Statistics Assignment: SAT Data and Insurance Data

SAT Data Analysis

1. Refer to the Excel “SAT” data posted in eLearning. (10)

a. What is the mean, median, and 80^th percentile SAT score amongst all students in the sample? (you might refer to our Descriptive Statistics Chapter Slides on calculating the percentile). Create a histogram of the students based on “bin” widths 200 units wide starting with 1001-1200.

b. What is the mean, median, and 80^th percentile SAT score amongst Ampipe students in the sample? Create a histogram of the students based on “bin” widths 200 units wide starting with 1001-1200.

c. What is the mean, median, and 80^th percentile SAT score amongst Walnut Heights students in the sample? Create a histogram of the students based on “bin” widths 200 units wide starting with 1001-1200.

d. What is the probability that a randomly selected Ampipe student has an SAT score over 1400? What is the probability that a randomly selected Walnut Heights student has an SAT score over 1400? Based on your calculations, comment on whether SAT score is statistically independent of school.

2. Refer to the Excel “Insurance” data posted in eLearning. (12)

a. What is the expected claim payment made per customer in a year?

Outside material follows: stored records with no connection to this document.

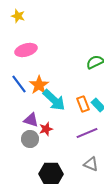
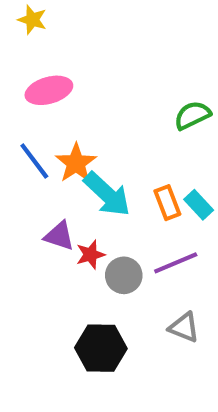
gray circle: (30, 139) -> (124, 275), moved

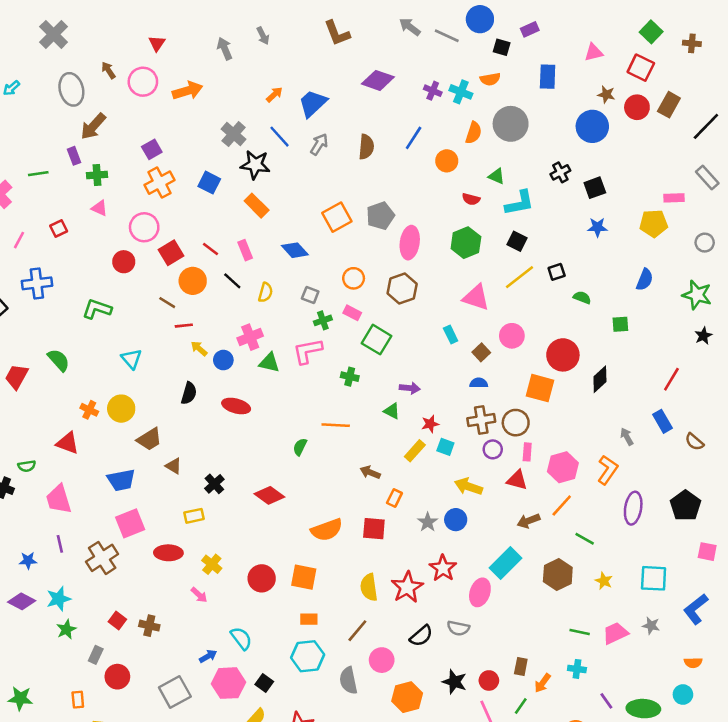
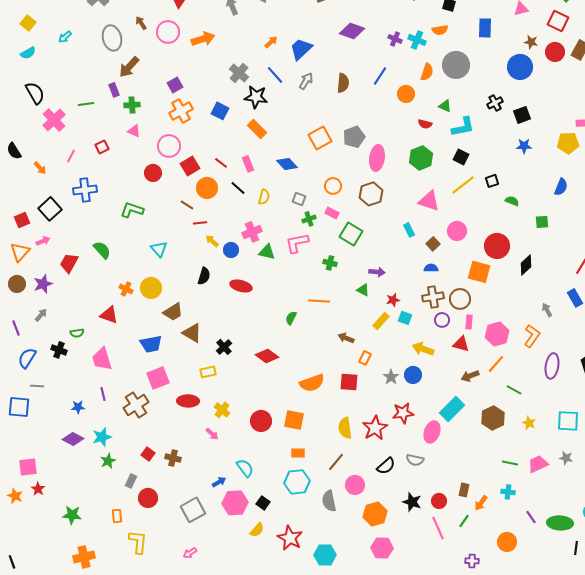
brown triangle: (174, 466) -> (192, 333), size x1.5
red star: (443, 568) -> (403, 413), turned 30

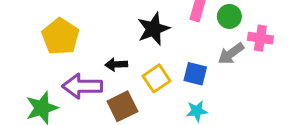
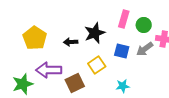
black arrow: (116, 64) -> (71, 42), moved
blue square: (195, 74) -> (122, 51), moved

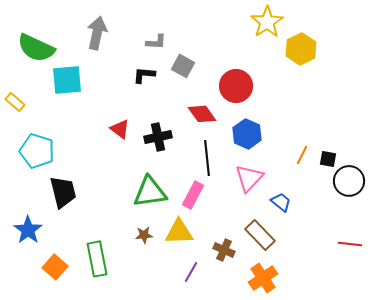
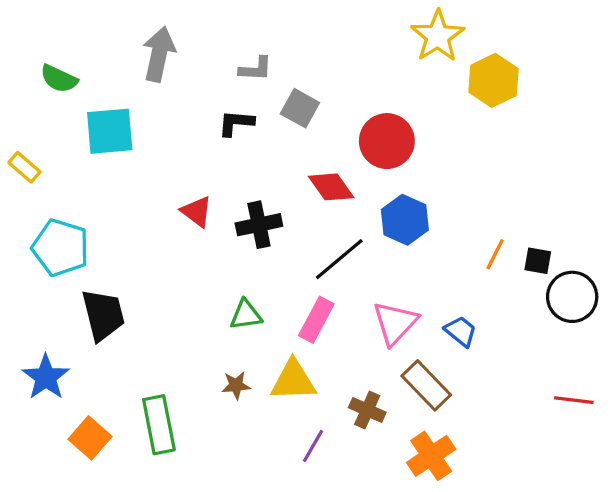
green semicircle: (36, 48) -> (59, 79), size x0.6
black line: (207, 158) -> (339, 259), turned 56
pink triangle: (249, 178) -> (395, 323), moved
green triangle: (150, 192) -> (246, 315), size x0.6

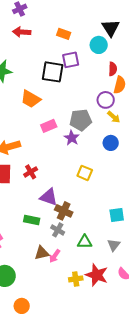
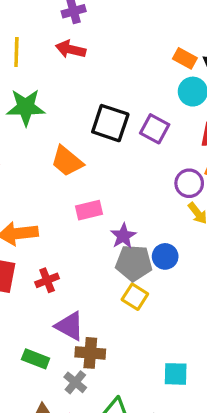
orange rectangle: (64, 34) -> (185, 58), moved
purple square: (71, 60) -> (155, 129), moved, turned 30
gray pentagon: (81, 120) -> (134, 263), moved
blue circle: (111, 143) -> (165, 256), moved
brown cross: (64, 211) -> (90, 353), turned -30

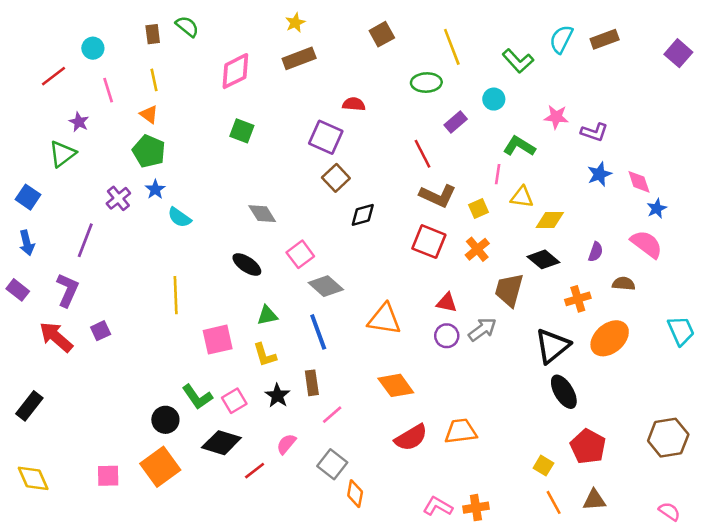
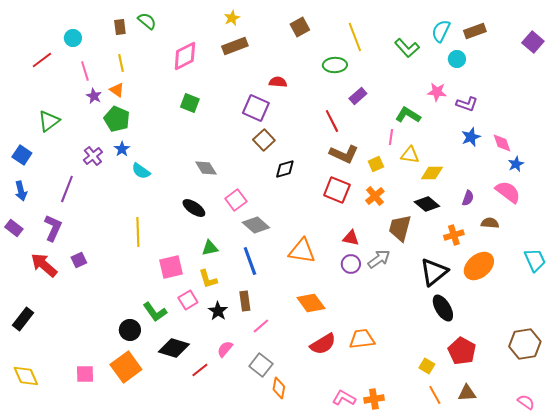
cyan circle: (494, 99) -> (457, 59), moved
purple star: (79, 122) -> (94, 96), moved
pink square: (234, 401) -> (188, 300), moved

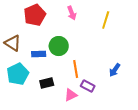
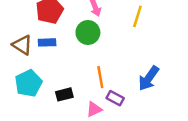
green circle: (59, 46) -> (88, 33), moved
blue rectangle: (39, 54) -> (47, 42), moved
blue arrow: (115, 70) -> (149, 78), size x1.5

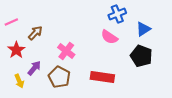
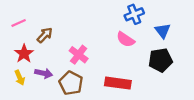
blue triangle: (143, 29) -> (163, 31), turned -35
black pentagon: (141, 56) -> (160, 60), turned -30
purple arrow: (34, 68) -> (44, 73), turned 63
yellow arrow: (19, 81) -> (20, 78), moved

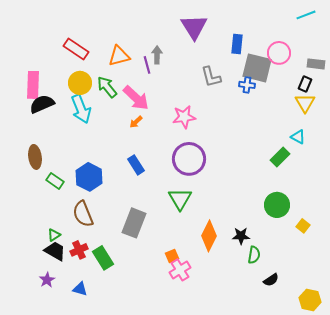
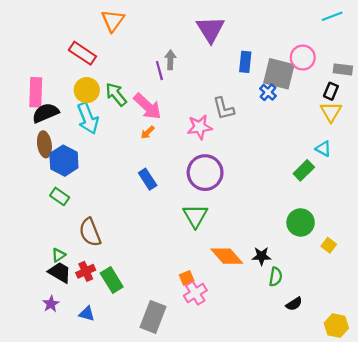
blue rectangle: (237, 44) -> (245, 62), moved
orange triangle: (119, 56) -> (113, 21), moved, turned -40
gray L-shape: (211, 77) -> (223, 109), moved
blue cross: (247, 85) -> (268, 92), turned 35
brown ellipse: (35, 157) -> (44, 144), moved
blue hexagon: (89, 177) -> (64, 161), moved
gray rectangle: (134, 223) -> (153, 317), moved
orange diamond: (209, 236) -> (227, 256), turned -68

b. What is the probability that a randomly selected customer receives exactly the expected claim payment you calculated above in “a”?

c. What is the (sample) standard deviation of the claim payments made per customer in a year?

d. If the insurance company charges a $2000 premium to each customer, each year, then what amount does the insurance company make/lose per customer, each year? In a sentence or two, explain why the customers might be willing to pay the $2000 premium, given your calculations.

e. The critical value (or “z value”) for statistical significance at the 10% level is 1.645 (remember?!). Thus, I’d like you to create a 90% confidence interval by taking:

Expected Claim Payment + 1.645(standard deviation of claim payment)

Now that I have the interval, I’ll know that a randomly selected insurance customer will have a 90% chance of receiving claim payments within this confidence interval.

Do you agree with the above, italicized, analysis? In a sentence, explain why or why not.

3. Refer to the Excel “Administrator” data posted on eLearning: (22)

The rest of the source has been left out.